Andrea Agnelli, presidente della Juventus apre alla possibilità di giocare il big-match di domenica Juventus-Inter a porte chiuse (poi ufficializzata dal ministro dello sport Spadafora) e poi parla della corsa scudetto e della panchina bianconera: "Eresia dire che non si pensa a Guardiola, ma siamo felici di Sarri e abiamo progetto pluriennale"

CORONAVIRUS: LE NEWS DI OGGI IN DIRETTA

"In questo momento la priorità è la tutela della salute pubblica – ha detto Andrea Agnelli ospite a Radio24 -, partendo da questo presupposto c'è un dialogo in corso con le autorità, ma qualunque determinazione sarà presa, è importante che sia a tutele della salute pubblica. L'ordinanza vale fino a sabato, quindi teoricamente si gioca. Ma prima viene la tutela della salute pubblica e, se sarà deciso di giocare a porte chiuse, sappiamo che sarà comunque la soluzione migliore".

"Complicato organizzarla al Sud"

"Il calendario è estremamente intasato, frutto di scelte pregresse a cominciare dall'inizio del campionato tardi e della sosta natalizia. Ovvio che adesso si è in difficoltà ma, ripeto, noi ci adegueremo a quello che decideranno gli enti preposti". Quanto all'ipotesi di giocare il big match al Sud, "organizzare una partita del genere in uno stadio diverso da quello ipotizzato è molto complicato. Ovvio che lo spettacolo a porte chiuse ne risentirebbe, però da addetti ai lavori dobbiamo pensare prima alle altre priorità".

Lazio spensierata, Inter obbligara a vincere con Conte"

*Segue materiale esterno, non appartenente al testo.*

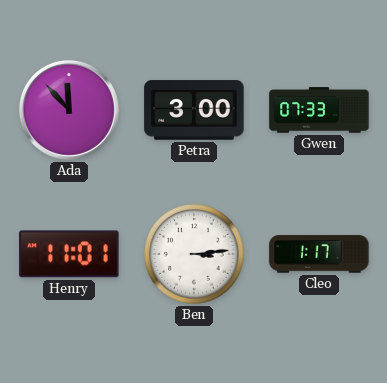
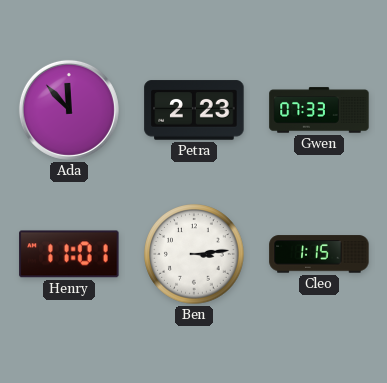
Petra: 3:00 -> 2:23
Cleo: 1:17 -> 1:15
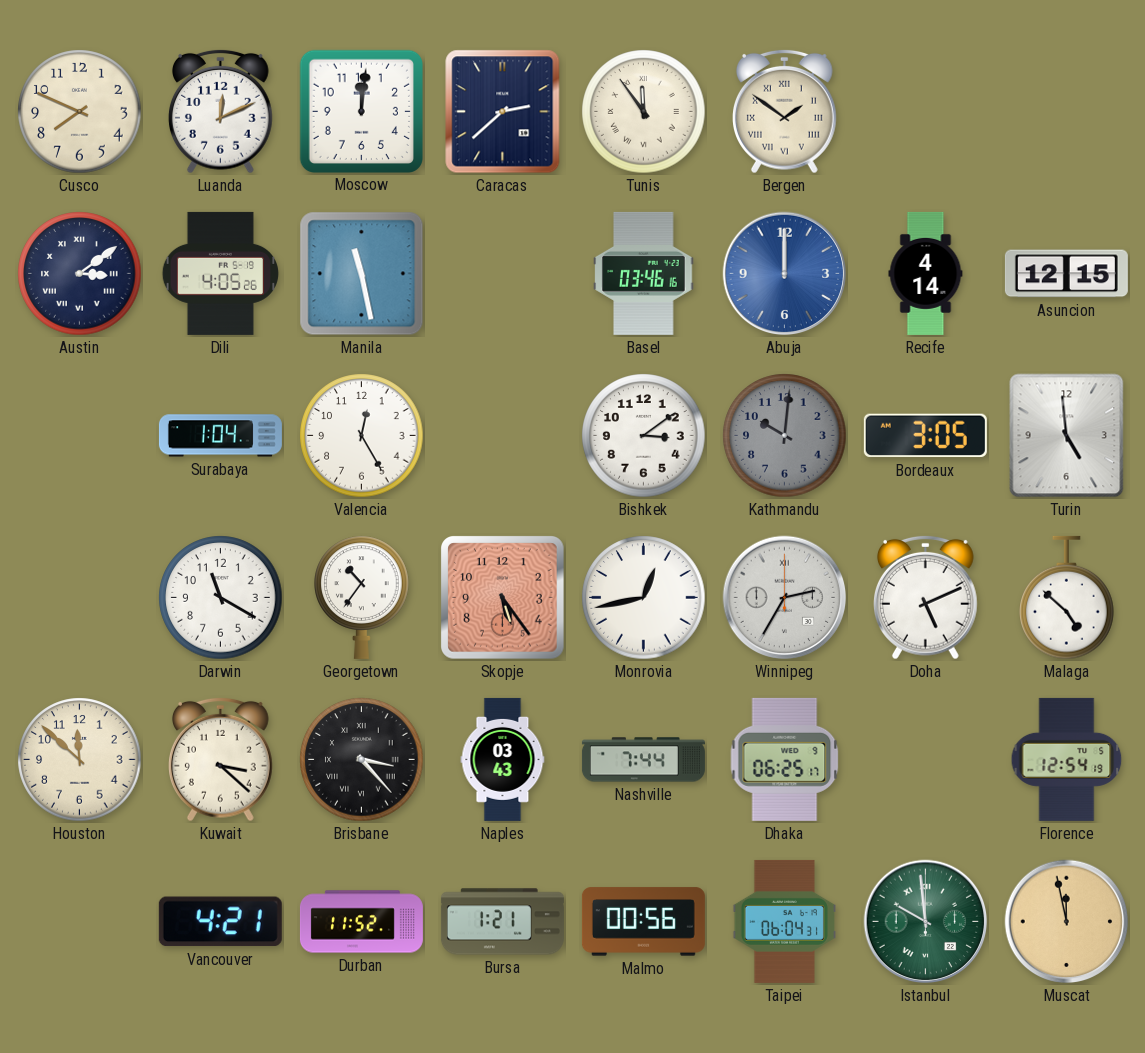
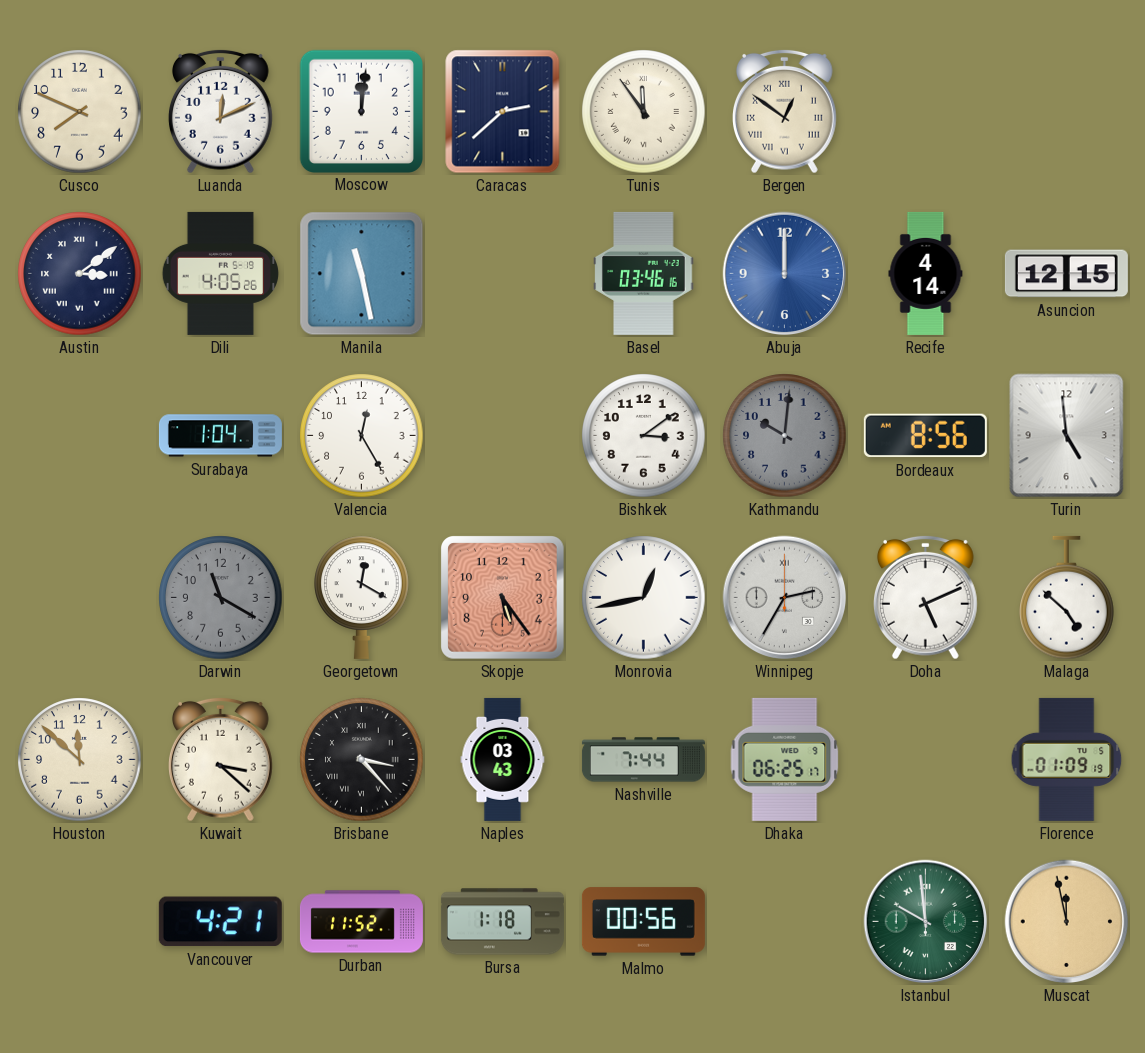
Bergen: 1:51 -> 12:51
Bordeaux: 3:05 -> 8:56
Darwin dial: white -> grey
Georgetown: 10:36 -> 12:20
Florence: 12:54 -> 01:09
Bursa: 1:21 -> 1:18
Taipei: 06:04 -> none
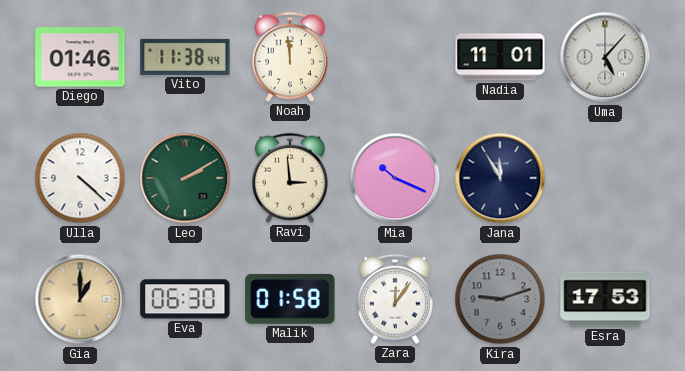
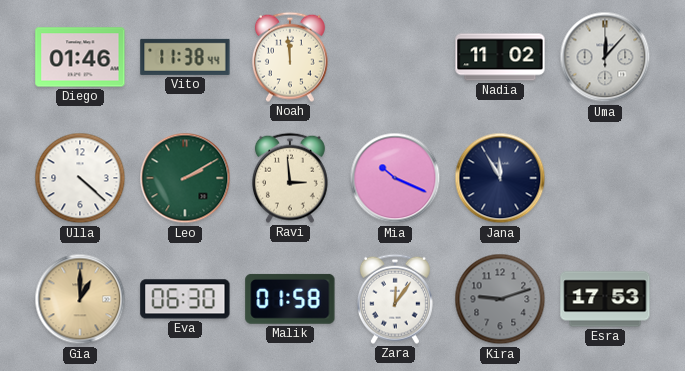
Nadia: 11:01 -> 11:02
Uma: 5:07 -> 12:07
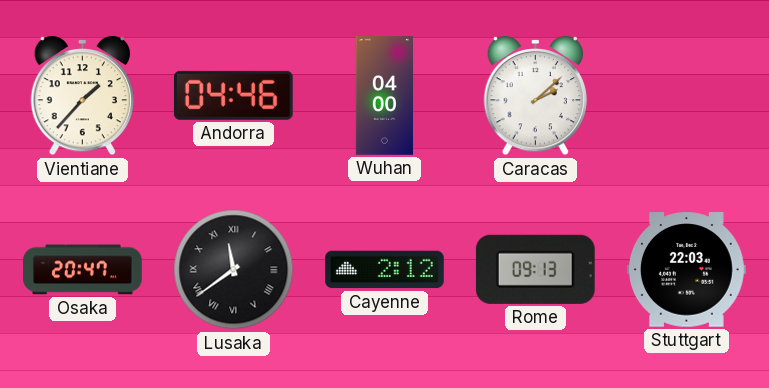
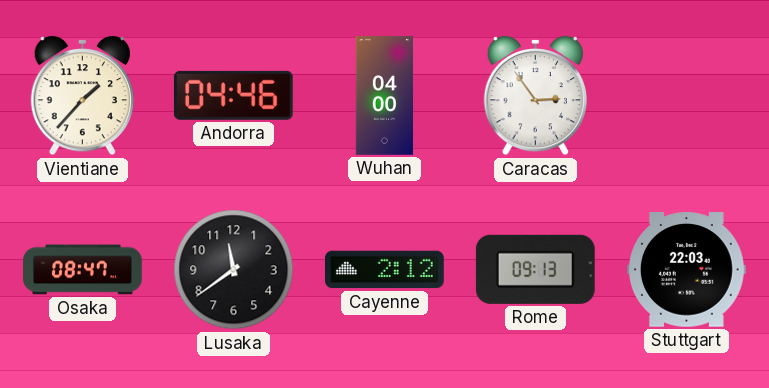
Caracas: 2:08 -> 2:54
Osaka: 20:47 -> 08:47
Lusaka numerals: Roman -> Arabic
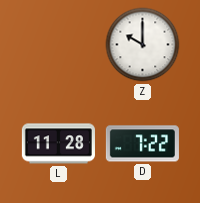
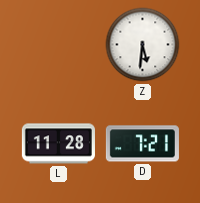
Z: 10:00 -> 5:31
D: 7:22 -> 7:21
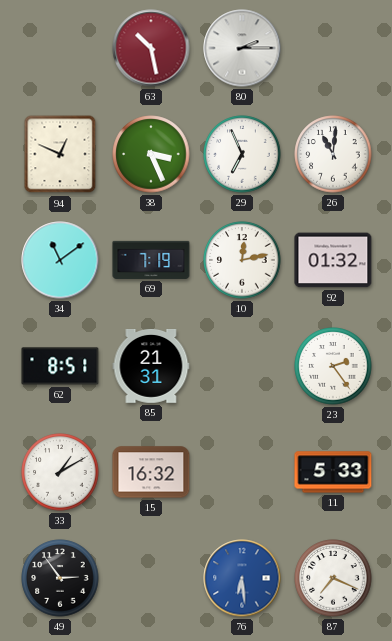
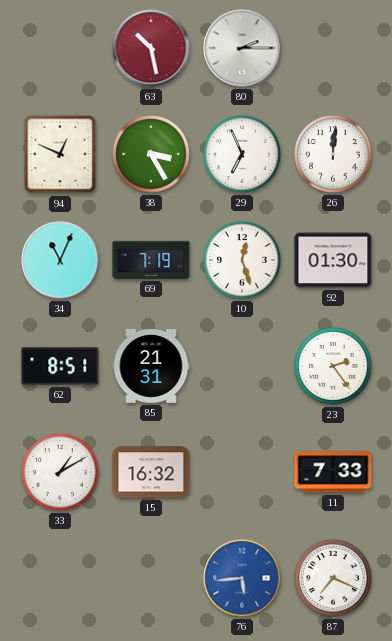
38: 3:26 -> 3:25
26: 11:01 -> 12:01
34: 11:09 -> 11:04
10: 12:13 -> 12:27
92: 01:32 -> 01:30
11: 5:33 -> 7:33
49: 2:54 -> none
76: 6:29 -> 5:44
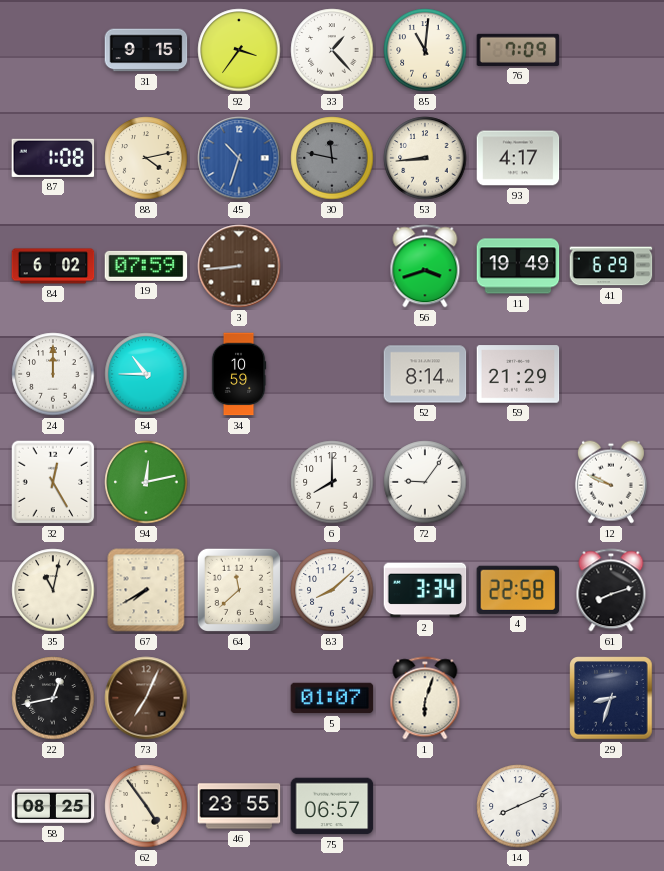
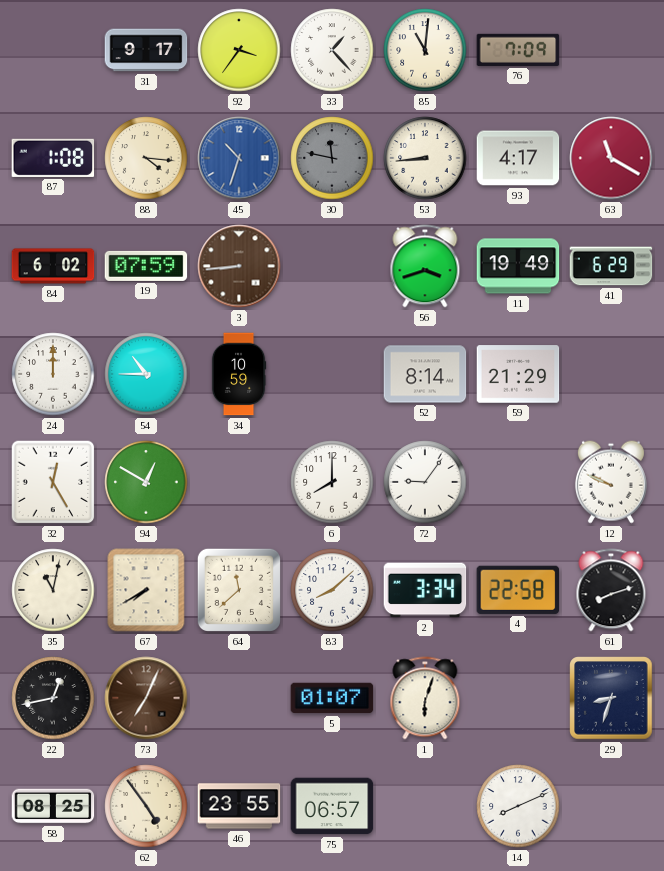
31: 9:15 -> 9:17
88: 4:13 -> 4:16
63: none -> 11:20
94: 12:13 -> 12:50
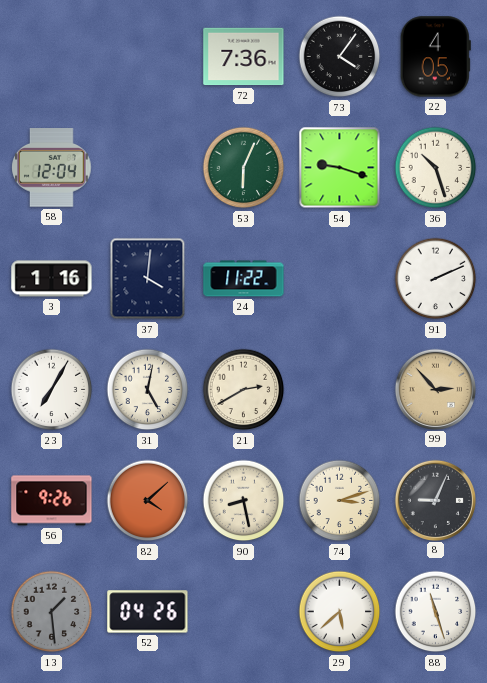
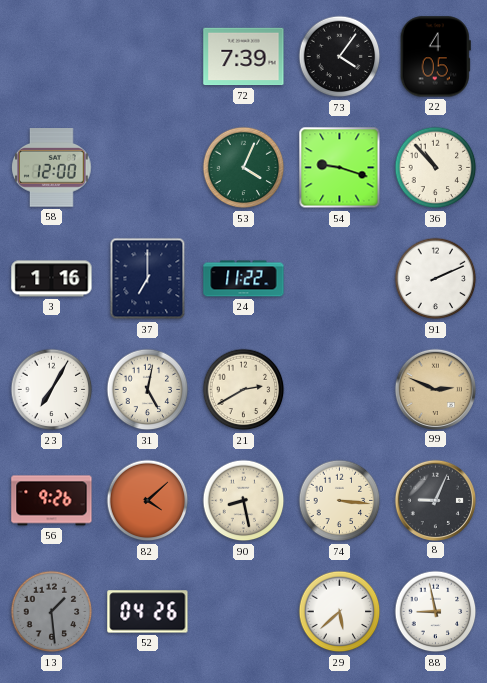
72: 7:36 -> 7:39
58: 12:04 -> 12:00
53: 6:04 -> 4:04
36: 10:27 -> 10:53
37: 4:01 -> 7:00
99: 2:53 -> 2:49
74: 3:12 -> 3:16
88: 11:27 -> 8:58
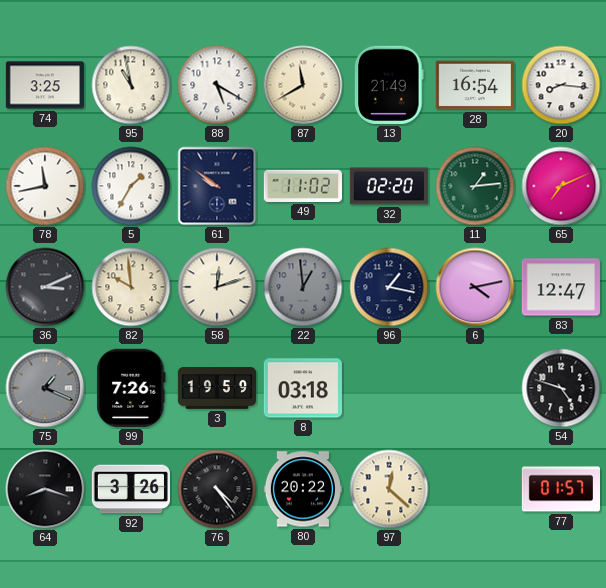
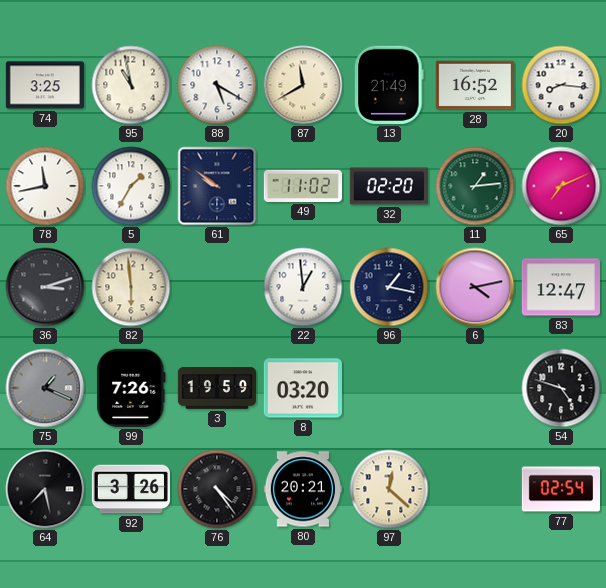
28: 16:54 -> 16:52
36: 3:11 -> 3:12
82: 9:59 -> 5:59
58: 12:12 -> none
22 dial: grey -> white
8: 03:18 -> 03:20
64: 8:18 -> 7:28
80: 20:22 -> 20:21
77: 01:57 -> 02:54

Il presidente della Juventus ha anche parlato delle rivali nella lotta Scudetto: "Della Lazio temo la spensieratezza. Se riesce a traghettare marzo-aprile sarà per loro un grande vantaggio. Ovviamente, questa spensieratezza può diventare anche un boomerang nel caso di qualche risultato negativo, considerando che ormai la qualificazione Champions per la squadra di Inzaghi è quasi fatta. Lazio e Inter hanno due filosofie diverse e due rose diverse: l'Inter non ha questa spensieratezza, con Conte si è caricata dell'obbligo di vincere". 

"Eresia non pensare a Guardiola, ma..."

Agnelli ha poi fatto il punto sulla panchina bianconera, di ieri, oggi e domani: "Conte è una bandiera juventina, ha vinto la Champions con noi. Con Antonio il rapporto è cordiale e disteso, da professionista ha scelto di provare a vincere con l'Inter. E' un'eresia dire che non si pensa a Guardiola, oggi però va valutato il momento che vive, come ogni professionista. Se uno è contento dove sta difficilmente si muove. E noi siamo molto felici con Sarri. L’impostazione data è per più anni, la volontà è quella di aprire un ciclo nel tempo"

"Paratici non è in discussione"

"Paratici è un grandissimo dirigente e non e' assolutamente sotto esame. Fabio ha dimostrato di essere un grande dirigente e lo sta dimostrando. Dal mio punto di vista non è sotto esame - puntualizza Agnelli, a proposito delle voci che vorrebbero il ds con qualche 'veduta' diversa -. L'unica differenza rispetto al passato è che adesso Fabio è più sotto i riflettori rispetto a prima. Con lui abbiamo cominciato un ciclo

nel 2018 e il primo step è nel 2021, ma solo perché va a scadenza, così come il Cda scade, non altro. Lukaku e Haaland? Per fortuna alla Juventus vengono accostati i migliori giocatori del mondo, ma se guardo alle speculazioni durante l'anno noi dovremmo acquistare 50-60 giocatori ogni stagione e non possiamo comprarli tutti. Una squadra si costruisce con la logica, e non va dimenticato che molti giocatori possono anche essere contenti di dove sono".